I primi animali che incontriamo durante il nostro safari sono un antilope d’acqua e poi sul fiume due simpaticissimi coccodrilli, più avanti vediamo immersi in acqua alcuni ippopotami, proseguiamo e siamo rapiti da branchi di gazzelle, kudu minore, zebre, impala, poi alcuni bufali africani, il facocero, qua e la bellissime giraffe Masai, i dik dik, babbuini, simpatiche scimmiette e nelle vicinanze degli specchi d’acqua tanti, tanti elefanti, vediamo anche i marabù, l’uccello serpentario e con nostra meraviglia troviamo alcune leonesse in siesta e tre meravigliosi ghepardi. Abbiamo visitato un villaggio Masai abitato da 45 persone, il ragazzo Masai a cui ci affidiamo impavidi, ci introduce in una capanna di rami secchi e sterco di elefante dove vive la famiglia della sorella.
Siamo io, mia moglie Mariangela e nostra figlia Sara di 10 anni, entrando rimaniamo impressionati dal buio che però dopo alcuni secondi di adattamento visivo ci permette di vedere l’ubicazione dell’angolo cottura (due pietre), dei due giacigli fatti con rami e pelli di animale, quello dell’uomo sulla destra dove si accomodano Mariangela e Sara e quello della donna dove mi siedo io e dove sono presenti appunto la sorella con il suo adorabile bimbo di pochi mesi (6/7) che mi si attacca alla manica della t-shirt per tutto il tempo, il tutto in 3 metri quadrati ca.
Qui ci spiega alcune regole della vita Masai e ci prega di far sapere a tutti in Italia che i Masai non uccidono i leoni! Ci tiene tanto a questa cosa che ce la ripete più volte in cerca di una nostra conferma.
Usciamo e tutti i componenti di questo villaggio arrivando alla spicciolata, ci improvvisano alcune danze tribali e ci chiedono di recitare con loro una preghiera di buon auspicio contro la malaria, a favore dell’abbondanza di animali e per qualcos’altro ancora…
Infine ci mostrano come accendono il fuoco con un bastoncino ed un pezzetto di legno, due minuti di rollio et voilà una bracina che mettono su un po’ di sterco secco di elefante e un po’ di paglia ed il fuoco è fatto.
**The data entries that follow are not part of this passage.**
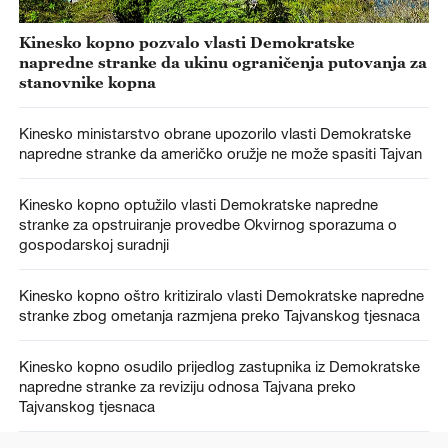
Kinesko kopno pozvalo vlasti Demokratske
napredne stranke da ukinu ograničenja putovanja za
stanovnike kopna
Kinesko ministarstvo obrane upozorilo vlasti Demokratske
napredne stranke da američko oružje ne može spasiti Tajvan
Kinesko kopno optužilo vlasti Demokratske napredne
stranke za opstruiranje provedbe Okvirnog sporazuma o
gospodarskoj suradnji
Kinesko kopno oštro kritiziralo vlasti Demokratske napredne
stranke zbog ometanja razmjena preko Tajvanskog tjesnaca
Kinesko kopno osudilo prijedlog zastupnika iz Demokratske
napredne stranke za reviziju odnosa Tajvana preko
Tajvanskog tjesnaca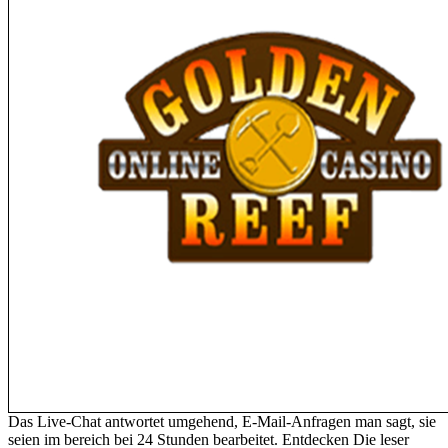
Das Live-Chat antwortet umgehend, E-Mail-Anfragen man sagt, sie
seien im bereich bei 24 Stunden bearbeitet. Entdecken Die leser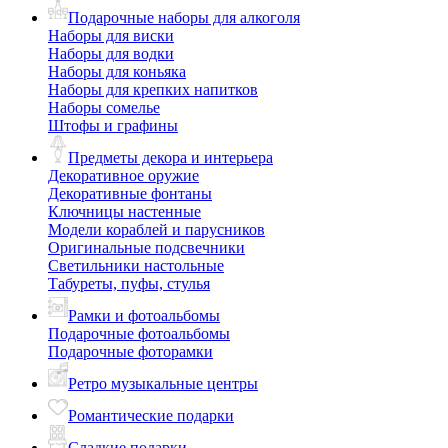
Подарочные наборы для алкоголя
Наборы для виски
Наборы для водки
Наборы для коньяка
Наборы для крепких напитков
Наборы сомелье
Штофы и графины
Предметы декора и интерьера
Декоративное оружие
Декоративные фонтаны
Ключницы настенные
Модели кораблей и парусников
Оригинальные подсвечники
Светильники настольные
Табуреты, пуфы, стулья
Рамки и фотоальбомы
Подарочные фотоальбомы
Подарочные фоторамки
Ретро музыкальные центры
Романтические подарки
Сладкие подарки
Siamo entrati nel loro villaggio con un po’ di timore, ora li lasciamo con il rimpianto di non aver saputo carpire di più delle cose che il nostro amico ci ha detto e che ci avrebbe potuto spiegare, per colpa del nostro pessimo inglese (poi i civilizzati siamo noi… Lui Masai, l’inglese lo sa!). Un giorno di riposo e ripartiamo per un’escursione in mare, dove troviamo alcuni delfini giocosi che nuotano a poche centinaia di metri dalla costa, infine ci addentriamo in un canale naturale contornato dalle mangrovie e lo spettacolo è completato da una dozzina di scimmiette che le popolano.
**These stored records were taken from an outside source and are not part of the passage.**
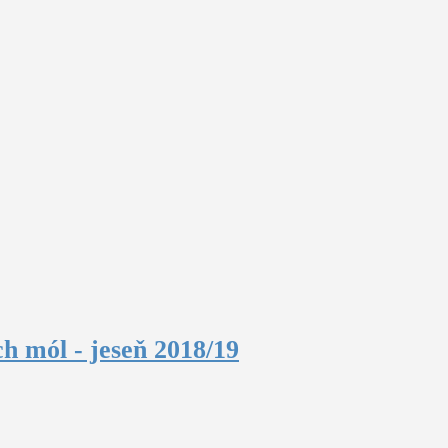
h mól - jeseň 2018/19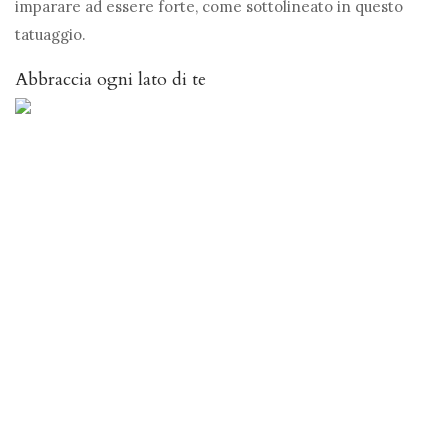
imparare ad essere forte, come sottolineato in questo
tatuaggio.
Abbraccia ogni lato di te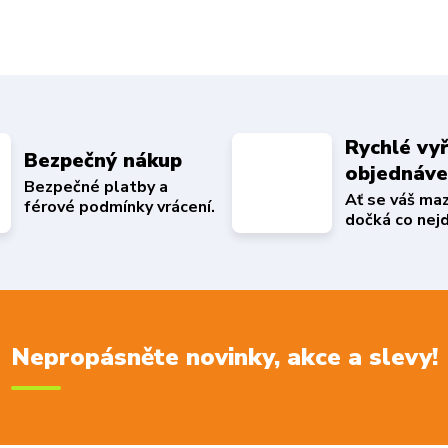
Rychlé vyř
Bezpečný nákup
objednáv
Bezpečné platby a
Ať se váš ma
férové podmínky vrácení.
dočká co nejd
Nepropásněte novinky, akce a slevy!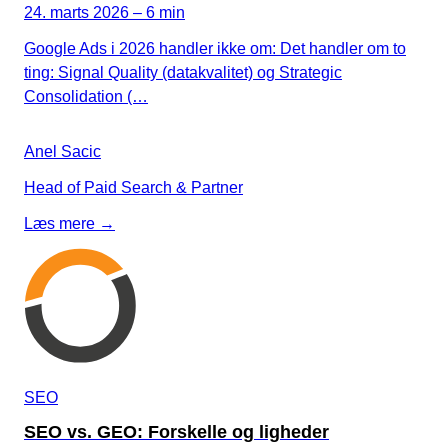
24. marts 2026 – 6 min
Google Ads i 2026 handler ikke om: Det handler om to
ting: Signal Quality (datakvalitet) og Strategic
Consolidation (…
Anel Sacic
Head of Paid Search & Partner
Læs mere →
SEO
SEO vs. GEO: Forskelle og ligheder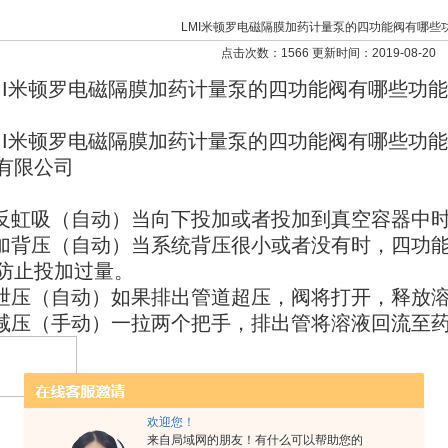
LMI米顿罗电磁隔膜加药计量泵的四功能阀有哪些
点击次数：1566 更新时间：2019-08-20
MI米顿罗电磁隔膜加药计量泵的四功能阀有哪些功
MI米顿罗电磁隔膜加药计量泵的四功能阀有哪些功
有限公司
.反虹吸（自动）当向下投加或者投加到真空容器中
.加背压（自动）当系统背压很小或者没有时，四功能阀
防止投加过量。
.泄压（自动）如果排出管道超压，阀将打开，释放
.减压（手动）一拉两个把手，排出管将溶液回流至
欢迎您！
来自局域网的朋友！有什么可以帮助您的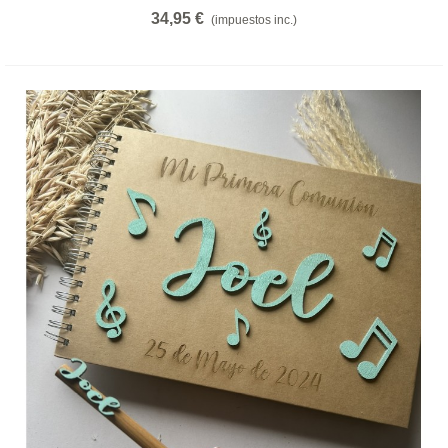
34,95 €
(impuestos inc.)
All’orizzonte vediamo decine e decine di fenicotteri rosa, ma purtroppo la bassa marea ci impedisce di avvicinarci.
Il buio: La povertà che ci troviamo di fronte è tanta, attraversiamo Mombasa, città di tre milioni di abitanti, che si riversano lungo le strade, c’è chi lavora con strumenti a noi oramai sconosciuti in fabbriche a cielo aperto e chi ozia in gruppo e guarda il passaggio.
Il paesaggio cittadino è un susseguirsi di edifici per lo più fatiscenti e baracche di lamiera che ospitano le varie attività quotidiane, in qualche quartiere vediamo recinzioni in muratura che finiscono con cavi elettrificati a protezione di ville di proprietà di uomini d’affari e politici.
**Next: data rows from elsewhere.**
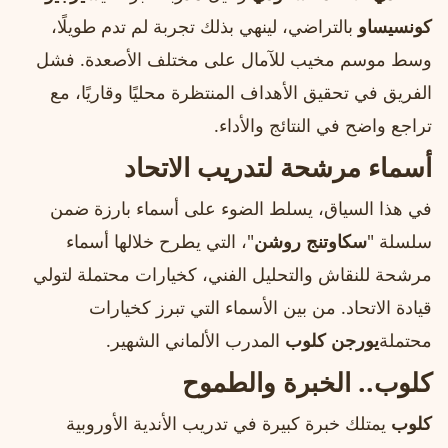
كونسيساو
بالتراضي، لينهي بذلك تجربة لم تدم طويلًا،
وسط موسم مخيب للآمال على مختلف الأصعدة. فشل
الفريق في تحقيق الأهداف المنتظرة محليًا وقاريًا، مع
تراجع واضح في النتائج والأداء.
أسماء مرشحة لتدريب الاتحاد
في هذا السياق، يسلط الضوء على أسماء بارزة ضمن
سلسلة "
سكاوتنج روشن
"، التي يطرح خلالها أسماء
مرشحة للنقاش والتحليل الفني، كخيارات محتملة لتولي
قيادة الاتحاد. من بين الأسماء التي تبرز كخيارات
محتملة
يورجن كلوب
المدرب الألماني الشهير.
كلوب.. الخبرة والطموح
كلوب
يمتلك خبرة كبيرة في تدريب الأندية الأوروبية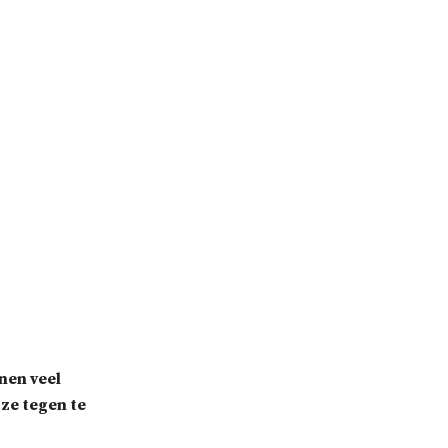
nen veel
 ze tegen te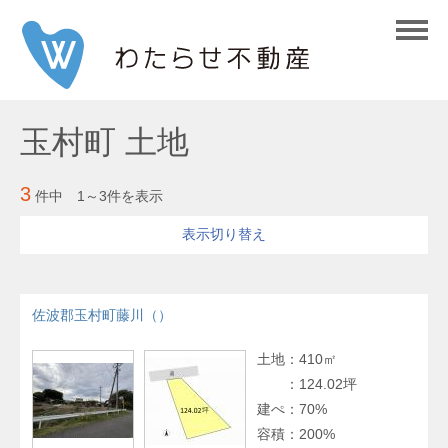
玉村町 土地
3
件中 1～3件を表示
表示切り替え
並び替え
佐波郡玉村町藤川（）
表示件数
土地
：
410㎡
：
124.02坪
建ぺ
：
70%
容積
：
200%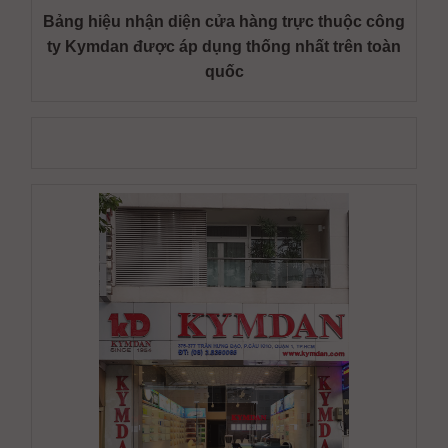
Bảng hiệu nhận diện cửa hàng trực thuộc công
ty Kymdan được áp dụng thống nhất trên toàn
quốc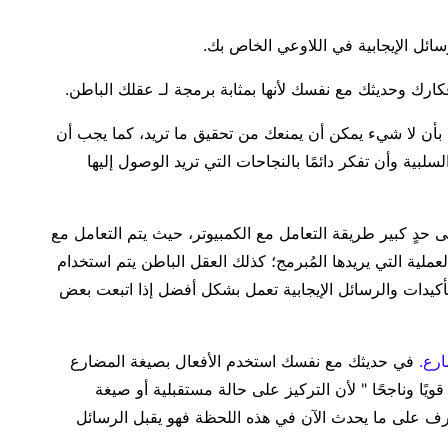
ائل الإيجابية في اللاوعي الخاص بك.
رك وحديثك مع نفسك لأنها بمثابة برمجة لـ عقلك الباطن.
ا بأن لا شيء يمكن أن يمنعك من تحقيق ما تريد، كما يجب أن
سلبية وأن تفكر دائمًا بالنجاحات التي تريد الوصول إليها
 حدٍ كبير طريقة التعامل مع الكمبيوتر، حيث يتم التعامل مع
لعملية التي يريدها المُبرمج؛ كذلك العقل الباطن يتم استخدام
تأكيدات والرسائل الإيجابية تعمل بشكل أفضل إذا اتبعت بعض
ارع.
في حديثك مع نفسك استخدم الأفعال بصيغة المضارع
ويًا وناجحًا " لأن التركيز على حالة مستقبلية أو صيغة
تعرف على ما يحدث الآن في هذه اللحظة فهو يقبل الرسائل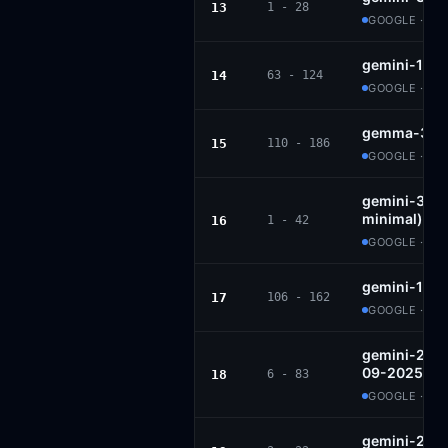
13
1 - 28
GOOGLE · PR
gemini-1.5-
14
63 - 124
GOOGLE · PR
gemma-3n-e
15
110 - 186
GOOGLE · G
gemini-3-fla
minimal)
16
1 - 42
GOOGLE · PR
gemini-1.5-
17
106 - 162
GOOGLE · PR
gemini-2.5-
09-2025
18
6 - 83
GOOGLE · PR
gemini-2.5-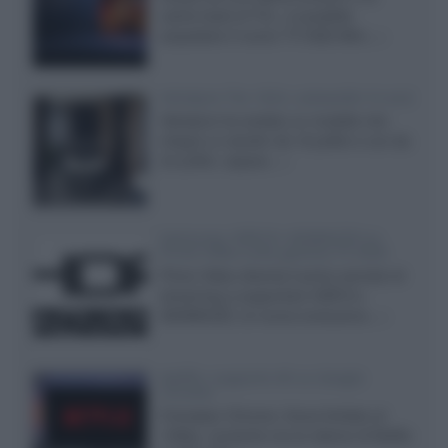
cache-back di TCL, è possibile
acquistare il nuovo TV SQD-Mini...»
Velodyne The 1824, subwoofer hi-end
Velodyne ha svelato un modello che
integra un woofer da 18 pollici e uno da
24 pollici, capace...»
Samsung: HDR10+ ADVANCED su
Prime Video sulla gamma TV 2026
Prime Video diventa il primo servizio di
streaming a supportare HDR10+
ADVANCED, la nuova evoluzione...»
Netflix: supporto 4K su Google
Chrome
Il browser Chrome, finora limitato al
1080p, consente ora la visione di Netflix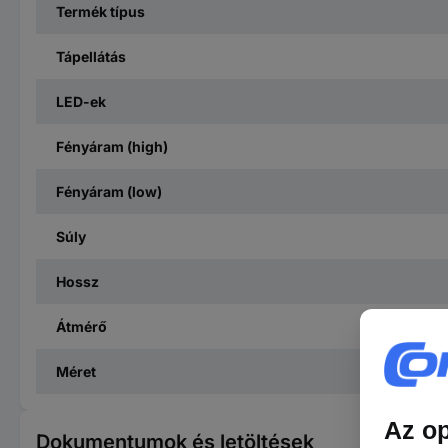
Termék típus
Tápellátás
LED-ek
Fényáram (high)
Fényáram (low)
Súly
Hossz
Átmérő
Méret
Dokumentumok és letöltések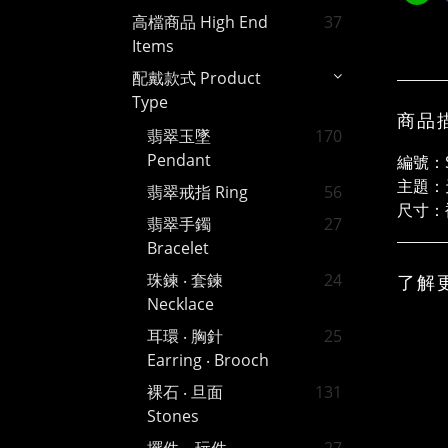
高檔商品 High End
37
Items
配戴款式 Product
Type
商品
翡翠玉墜
170
Pendant
編號：S
主題：
翡翠戒指 Ring
56
尺寸：裸
翡翠手鐲
27
Bracelet
珠鍊 ‧ 套鍊
24
了解
Necklace
耳環 ‧ 胸針
25
Earring ‧ Brooch
裸石 ‧ 旦面
131
Stones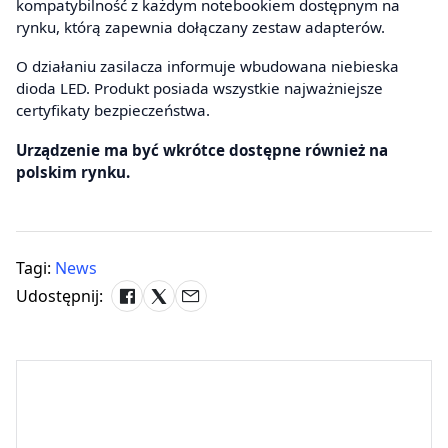
kompatybilność z każdym notebookiem dostępnym na
rynku, którą zapewnia dołączany zestaw adapterów.
O działaniu zasilacza informuje wbudowana niebieska
dioda LED. Produkt posiada wszystkie najważniejsze
certyfikaty bezpieczeństwa.
Urządzenie ma być wkrótce dostępne również na
polskim rynku.
Tagi:
News
Udostępnij: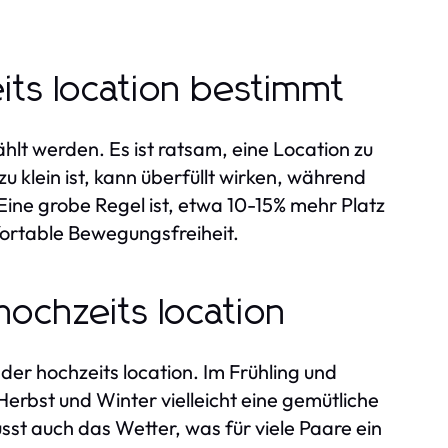
ts location bestimmt
hlt werden. Es ist ratsam, eine Location zu
zu klein ist, kann überfüllt wirken, während
ine grobe Regel ist, etwa 10-15% mehr Platz
fortable Bewegungsfreiheit.
 hochzeits location
 der hochzeits location. Im Frühling und
erbst und Winter vielleicht eine gemütliche
usst auch das Wetter, was für viele Paare ein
Usciamo dalla città e notiamo come le baracche in lamiera lascino posto a capanne di rami, pietre e fango, abitazioni, dove vediamo donne che si occupano dei figli, della cucina o le vedi che trasportano taniche d’acqua o fascine di legna sulla testa anche per qualche chilometro, chi è più fortunato ha una bici o una moto.
Concludo con il disastro ecologico ed ambientale presente qui, ma credo in tutti questi paesi, che a questo punto sembra un problema secondario. I mezzi di trasporto sono obsoleti, camion di 40/50anni (di euro2/3/4 non se ne parla proprio), che sputano fumo nero e mi fermo con la tanto moderna plastica che anche qui è arrivata e che qui si ferma ad ogni angolo di strada, sparsa qua e la, per poi ritrovarla in cumuli che vengono regolarmente bruciati assieme all’altra spazzatura causando danno al danno.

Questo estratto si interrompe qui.